** What is expected **
Output all entries verbatim. Skip pictures.

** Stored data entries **
▽

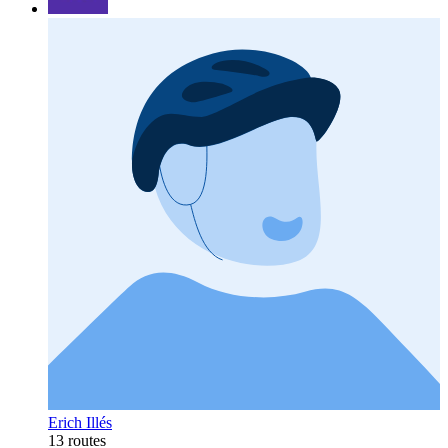
Erich Illés
13 routes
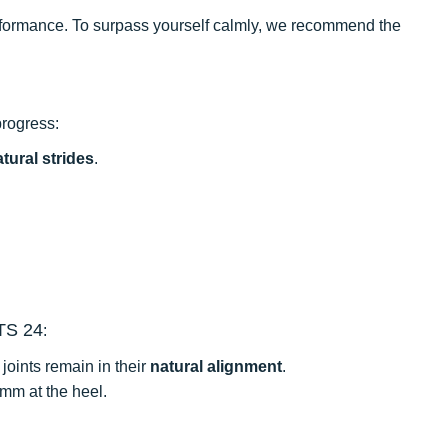
performance. To surpass yourself calmly, we recommend the
progress:
tural strides
.
TS 24
:
joints remain in their
natural alignment
.
 mm at the heel.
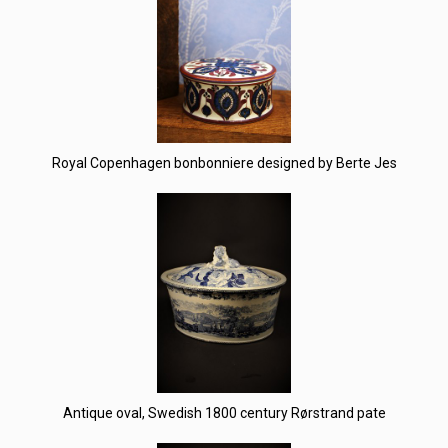
Royal Copenhagen bonbonniere designed by Berte Jes
Antique oval, Swedish 1800 century Rørstrand pate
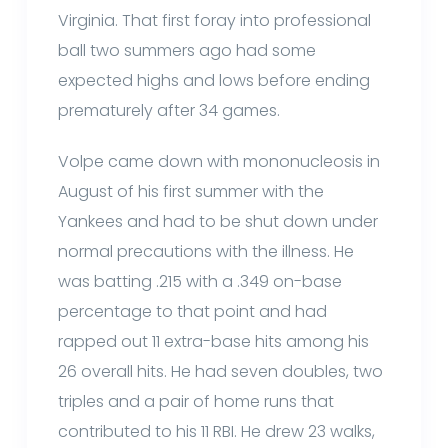
Virginia. That first foray into professional
ball two summers ago had some
expected highs and lows before ending
prematurely after 34 games.
Volpe came down with mononucleosis in
August of his first summer with the
Yankees and had to be shut down under
normal precautions with the illness. He
was batting .215 with a .349 on-base
percentage to that point and had
rapped out 11 extra-base hits among his
26 overall hits. He had seven doubles, two
triples and a pair of home runs that
contributed to his 11 RBI. He drew 23 walks,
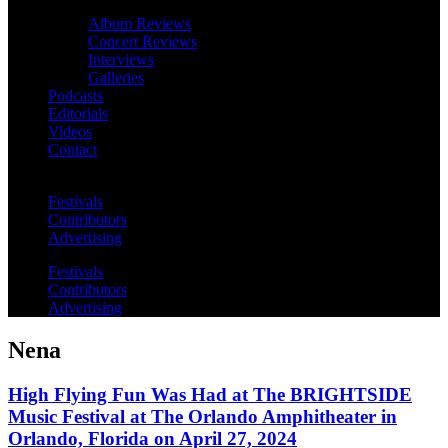
Album Reviews
Concert Reviews
Interviews
Galleries
Podcasts
Editorials
Videos
Contact
Festivals
Contributors
Advertising
Festivals
Contributors
Advertising
Nena
High Flying Fun Was Had at The BRIGHTSIDE
Music Festival at The Orlando Amphitheater in
Orlando, Florida on April 27, 2024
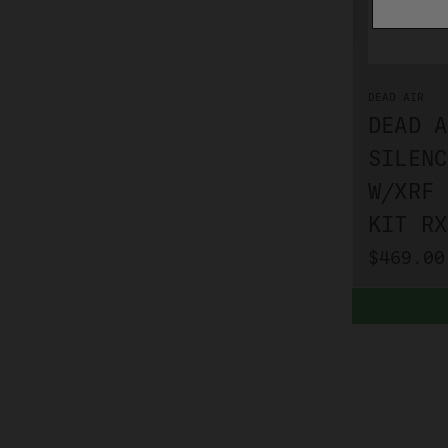
DEAD AIR
DEAD A
SILENC
W/XRF 
KIT RX
$469.00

△

** The answer **
Erich Illés
13 routes
performance. To surpass yourself calmly, we recommend the
progress:
tural strides
.
TS 24
:
joints remain in their
natural alignment
.
 mm at the heel.
Royal Copenhagen bonbonniere designed by Berte Jes
Antique oval, Swedish 1800 century Rørstrand pate
Virginia. That first foray into professional
ball two summers ago had some
expected highs and lows before ending
prematurely after 34 games.
Volpe came down with mononucleosis in
August of his first summer with the
Yankees and had to be shut down under
normal precautions with the illness. He
was batting .215 with a .349 on-base
percentage to that point and had
rapped out 11 extra-base hits among his
26 overall hits. He had seven doubles, two
triples and a pair of home runs that
contributed to his 11 RBI. He drew 23 walks,
Album Reviews
Concert Reviews
Interviews
Galleries
Podcasts
Editorials
Videos
Contact
Festivals
Contributors
Advertising
Festivals
Contributors
Advertising
Nena
High Flying Fun Was Had at The BRIGHTSIDE
Music Festival at The Orlando Amphitheater in
Orlando, Florida on April 27, 2024
DEAD AIR
DEAD A
SILENC
W/XRF 
KIT RX
$469.00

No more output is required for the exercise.